Foods with Omega-3 Fatty Acids: Fatty Fish like Salmon, Cod Liver Oil and Algal Oil (for the plant-based people) are good sources of EPA/DHA. ALA can be sourced from seeds and nuts like hemp seeds, flaxseed, chia seeds, and walnuts.
- Sulforaphane (SFN): SFN is a phytochemical whose precursor glucoraphanin is found in cruciferous vegetables, with the highest concentrations in broccoli sprouts. SFN belongs to the group of plant-derived compounds called isothiocyanates. While human trials on this compound is limited when it comes to brain function, a variety of preclinical research have shown promise indicating the role of SFN in neuroprotection. SFN has very strong antioxidant and anti-inflammatory properties which allow it to dramatically reduce cytotoxicity in the nervous system. Animal studies suggest that SFN supplementation could be disease-modifying for many common, debilitating central nervous system (CNS) diseases including Alzheimer's disease, Parkinson's disease, epilepsy, stroke, and others.

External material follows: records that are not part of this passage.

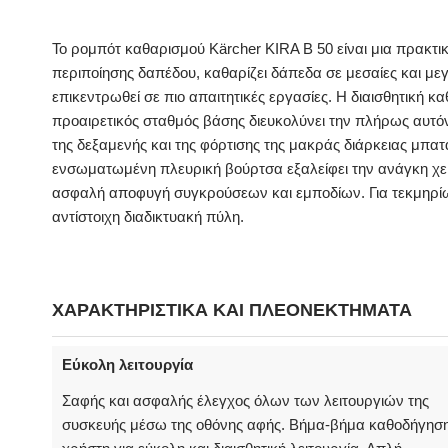
Το ρομπότ καθαρισμού Kärcher KIRA B 50 είναι μια πρακτι
περιποίησης δαπέδου, καθαρίζει δάπεδα σε μεσαίες και με
επικεντρωθεί σε πιο απαιτητικές εργασίες. Η διαισθητική 
προαιρετικός σταθμός βάσης διευκολύνει την πλήρως αυτό
της δεξαμενής και της φόρτισης της μακράς διάρκειας μπα
ενσωματωμένη πλευρική βούρτσα εξαλείφει την ανάγκη χει
ασφαλή αποφυγή συγκρούσεων και εμποδίων. Για τεκμηρίω
αντίστοιχη διαδικτυακή πύλη.
ΧΑΡΑΚΤΗΡΙΣΤΙΚΑ ΚΑΙ ΠΛΕΟΝΕΚΤΗΜΑΤΑ
Εύκολη λειτουργία
Σαφής και ασφαλής έλεγχος όλων των λειτουργιών της
συσκευής μέσω της οθόνης αφής. Βήμα-βήμα καθοδήγησ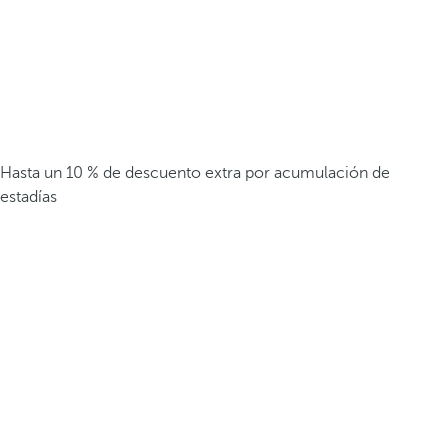
Hasta un 10 % de descuento extra por acumulación de
estadías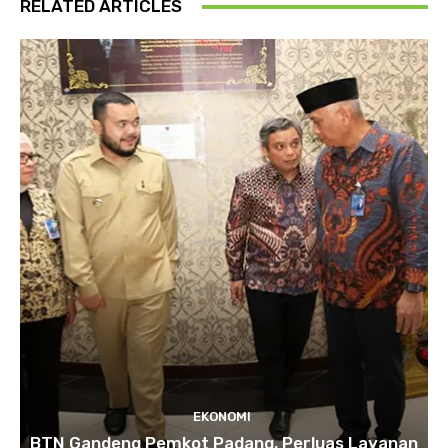
RELATED ARTICLES
EKONOMI
BTN Gandeng Pemkot Padang, Perluas Layanan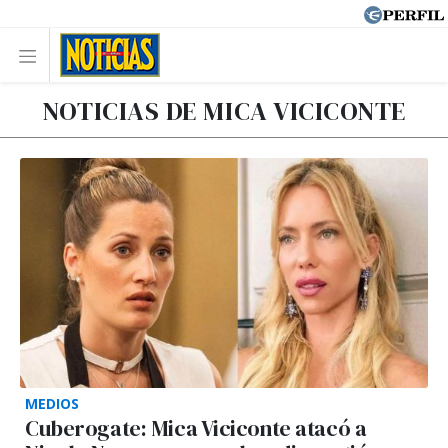
NOTICIAS DE MICA VICICONTE
MEDIOS
Cuberogate: Mica Viciconte atacó a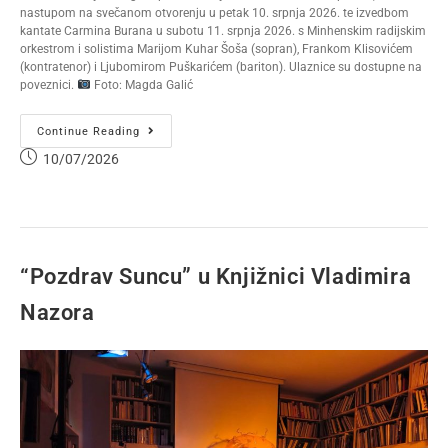
nastupom na svečanom otvorenju u petak 10. srpnja 2026. te izvedbom
kantate Carmina Burana u subotu 11. srpnja 2026. s Minhenskim radijskim
orkestrom i solistima Marijom Kuhar Šoša (sopran), Frankom Klisovićem
(kontratenor) i Ljubomirom Puškarićem (bariton). Ulaznice su dostupne na
poveznici.
Foto: Magda Galić
Continue Reading
10/07/2026
“Pozdrav Suncu” u Knjižnici Vladimira
Nazora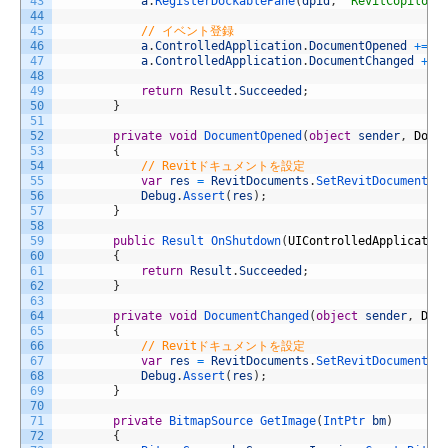
43
a
.
RegisterDockablePane
(
dpid
,
"RevitCopilot 
44
45
// イベント登録
46
a
.
ControlledApplication
.
DocumentOpened
+=
D
47
a
.
ControlledApplication
.
DocumentChanged
+=
48
49
return
Result
.
Succeeded
;
50
}
51
52
private
void
DocumentOpened
(
object
sender
,
Docu
53
{
54
// Revitドキュメントを設定
55
var
res
=
RevitDocuments
.
SetRevitDocuments
(
56
Debug
.
Assert
(
res
)
;
57
}
58
59
public
Result 
OnShutdown
(
UIControlledApplicatio
60
{
61
return
Result
.
Succeeded
;
62
}
63
64
private
void
DocumentChanged
(
object
sender
,
Doc
65
{
66
// Revitドキュメントを設定
67
var
res
=
RevitDocuments
.
SetRevitDocuments
(
68
Debug
.
Assert
(
res
)
;
69
}
70
71
private
BitmapSource 
GetImage
(
IntPtr 
bm
)
72
{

Foods with Sulforaphane: Cruciferous vegetables like broccoli, bok choy and most importantly broccoli sprouts.
- Curcumin: Neurons form new connections constantly, and in some areas of our brain, can multiply in number as well. This process is driven by several factors, but one of the key ones is brain-derived neurotrophic factor (BDNF), which is a type of growth hormone that functions in your brain. Curcumin boosts levels of the brain hormone BDNF, which increases the growth of new neurons and fights various degenerative processes in your brain. In doing so, it may be effective in delaying or even reversing many brain diseases, improving memory. However, controlled studies in people are needed to confirm this.

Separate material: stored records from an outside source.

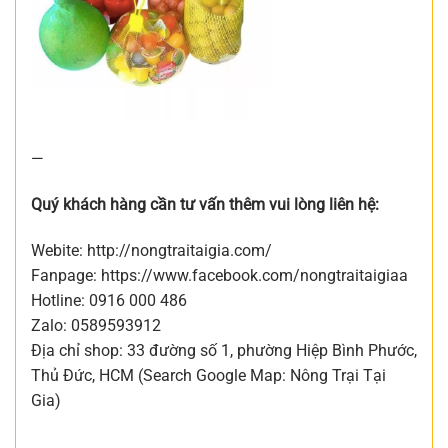
—
Quý khách hàng cần tư vấn thêm vui lòng liên hệ:
Webite: http://nongtraitaigia.com/
Fanpage: https://www.facebook.com/nongtraitaigiaa
Hotline: 0916 000 486
Zalo: 0589593912
Địa chỉ shop: 33 đường số 1, phường Hiệp Bình Phước,
Thủ Đức, HCM (Search Google Map: Nông Trại Tại
Gia)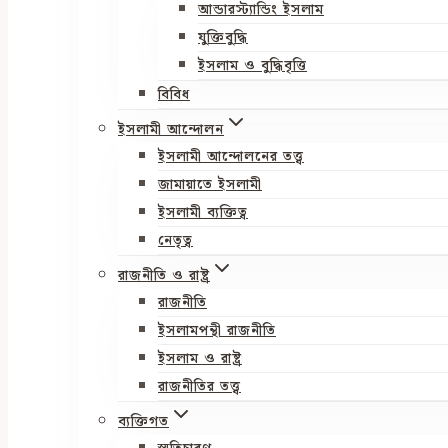
আন্ডারস্ট্যান্ডিং ইসলাম
যুক্তিবুদ্ধি
ইসলাম ও বুদ্ধিবৃত্তি
বিবিধ
ইসলামী আন্দোলন
ইসলামী আন্দোলনের তত্ত্ব
জামায়াতে ইসলামী
ইসলামী ব্যক্তিত্ব
নেতৃত্ব
রাজনীতি ও রাষ্ট্র
রাজনীতি
ইসলামপন্থী রাজনীতি
ইসলাম ও রাষ্ট্র
রাজনীতির তত্ত্ব
ব্যক্তিগত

Foods with Curcumin: Turmeric
- Flavonoids including Anthocyanins: Anthocyanins are colored water-soluble pigments belonging to the phenolic group. They are responsible for the colors, red, purple, and blue, in fruits and vegetables. First, the high antioxidant content of these fruits may scavenge free-radicals and reduce inflammation in the brain. Additionally, flavonoids in fruits have the potential to inhibit cell death of nerve cells (neurons), and improve connections between the neurons, especially in the areas of the brain associated with learning and memory (hippocampus). Flavonoids may also have some potential benefits in preventing or slowing Alzheimer’s disease
Foods containing Anthocyanins: Berries, currants, grapes, and some tropical fruits have high anthocyanins content. Red to purple-blue colored leafy vegetables, grains, roots, and tubers are the edible vegetables that contain high levels of anthocyanins.
While the research is still ongoing on all of these compounds and understanding their true impact on brain health, these are still great nutrients to consume directly from natural sources in our environment and augment your nutrient profile with these foods.